→ RECORDS SUPPLIED:
┄┄┄┄┄┄┄┄┄┄┄┄┄┄┄┄┄┄┄┄

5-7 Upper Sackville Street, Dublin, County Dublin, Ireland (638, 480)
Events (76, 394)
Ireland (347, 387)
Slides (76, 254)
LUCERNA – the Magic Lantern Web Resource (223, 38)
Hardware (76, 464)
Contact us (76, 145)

┄┄┄┄┄┄┄┄┄┄┄┄┄┄┄┄┄┄┄┄

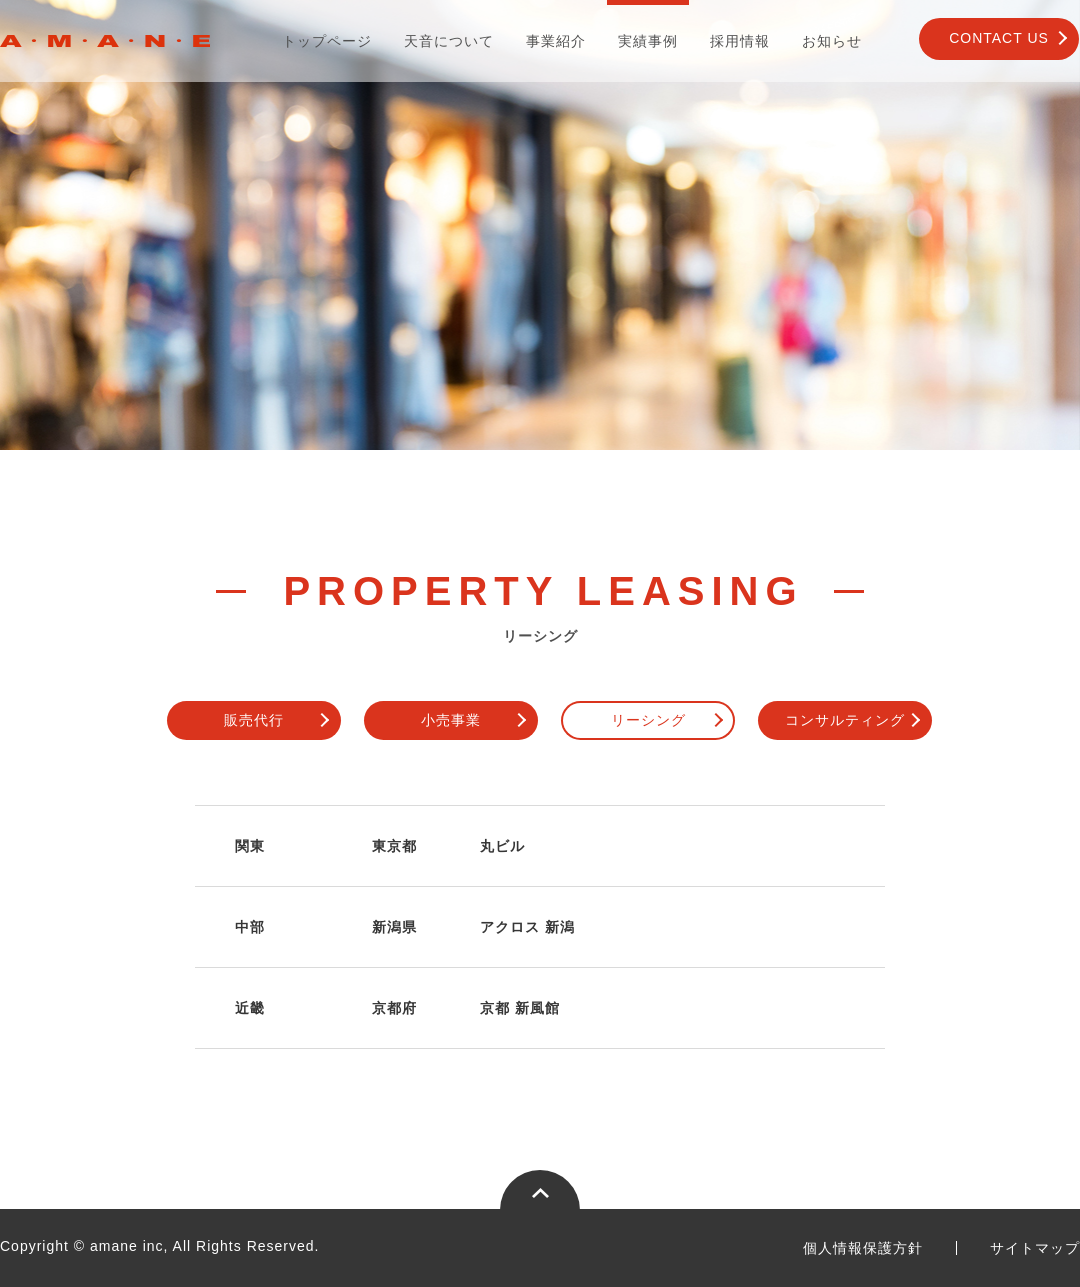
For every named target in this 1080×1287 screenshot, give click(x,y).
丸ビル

┄┄┄┄┄┄┄┄┄┄┄┄┄┄┄┄┄┄┄┄

→ TASK OBJECTIVE: Take the entries above and return only the lines from the one with "5-7 Upper Sackville" to the one with "Contact us (76, 145)", both included, unchanged.

→ PROBLEM SOLUTION:
5-7 Upper Sackville Street, Dublin, County Dublin, Ireland (638, 480)
Events (76, 394)
Ireland (347, 387)
Slides (76, 254)
LUCERNA – the Magic Lantern Web Resource (223, 38)
Hardware (76, 464)
Contact us (76, 145)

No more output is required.